::: INPUT MATERIAL

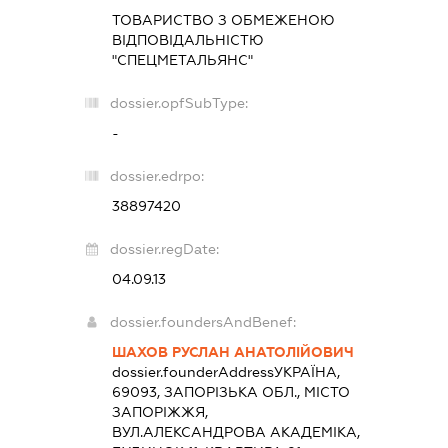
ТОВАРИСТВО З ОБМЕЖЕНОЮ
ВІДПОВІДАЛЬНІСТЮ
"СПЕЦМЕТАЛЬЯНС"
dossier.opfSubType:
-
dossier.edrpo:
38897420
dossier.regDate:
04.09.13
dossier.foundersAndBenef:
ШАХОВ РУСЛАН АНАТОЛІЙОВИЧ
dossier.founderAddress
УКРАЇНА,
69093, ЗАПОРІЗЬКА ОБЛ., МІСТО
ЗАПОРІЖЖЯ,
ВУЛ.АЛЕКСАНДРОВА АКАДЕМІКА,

::::::
::: INPUT MATERIAL

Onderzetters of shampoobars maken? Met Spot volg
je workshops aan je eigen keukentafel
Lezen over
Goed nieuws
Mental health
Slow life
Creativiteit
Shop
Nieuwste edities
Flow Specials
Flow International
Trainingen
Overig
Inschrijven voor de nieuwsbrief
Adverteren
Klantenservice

::::::
::: INPUT MATERIAL

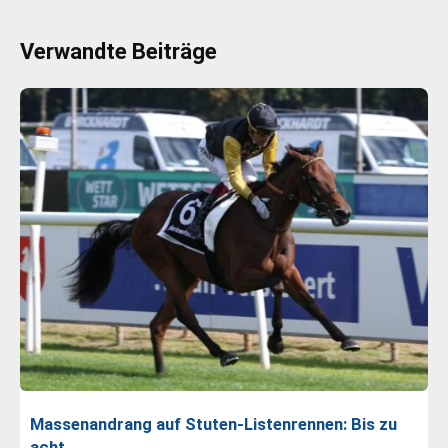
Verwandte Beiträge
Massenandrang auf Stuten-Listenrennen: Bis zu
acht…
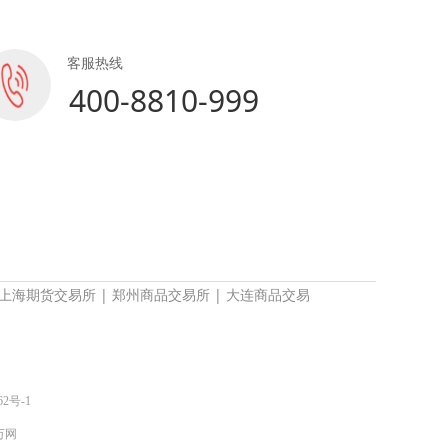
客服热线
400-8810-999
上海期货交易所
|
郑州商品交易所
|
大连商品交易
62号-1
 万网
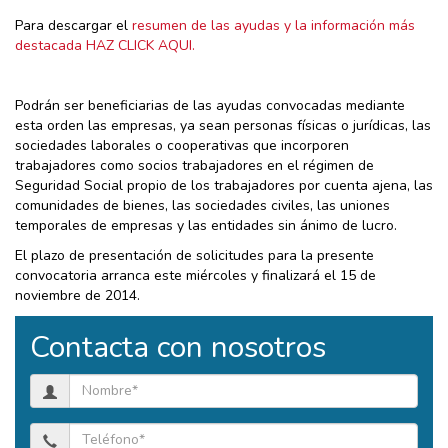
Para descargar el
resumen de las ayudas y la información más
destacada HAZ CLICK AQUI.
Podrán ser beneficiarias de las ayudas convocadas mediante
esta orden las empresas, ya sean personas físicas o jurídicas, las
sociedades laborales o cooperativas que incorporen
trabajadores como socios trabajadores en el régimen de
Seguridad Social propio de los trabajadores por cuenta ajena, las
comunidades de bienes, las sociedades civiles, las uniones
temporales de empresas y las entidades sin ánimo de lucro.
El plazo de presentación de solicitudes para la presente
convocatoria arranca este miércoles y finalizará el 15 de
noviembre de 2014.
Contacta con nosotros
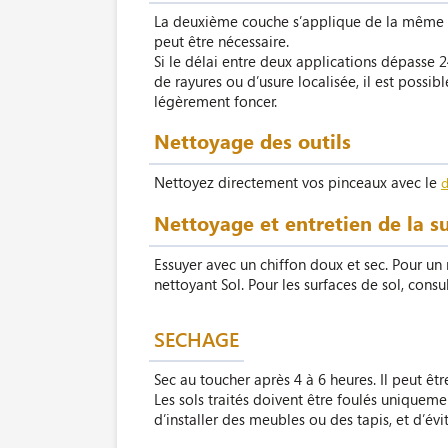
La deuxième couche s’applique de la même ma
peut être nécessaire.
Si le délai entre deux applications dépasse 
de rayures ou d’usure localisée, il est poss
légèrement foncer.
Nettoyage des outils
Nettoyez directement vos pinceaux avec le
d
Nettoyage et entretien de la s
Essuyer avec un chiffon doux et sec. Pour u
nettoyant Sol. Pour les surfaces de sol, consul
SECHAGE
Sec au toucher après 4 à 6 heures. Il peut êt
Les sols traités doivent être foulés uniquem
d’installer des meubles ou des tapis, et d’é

::::::

● **WORK REQUIRED**
Gather all lines with the string "peut" from the data.

● **ANSWER AREA**
peut être nécessaire.
Sec au toucher après 4 à 6 heures. Il peut êt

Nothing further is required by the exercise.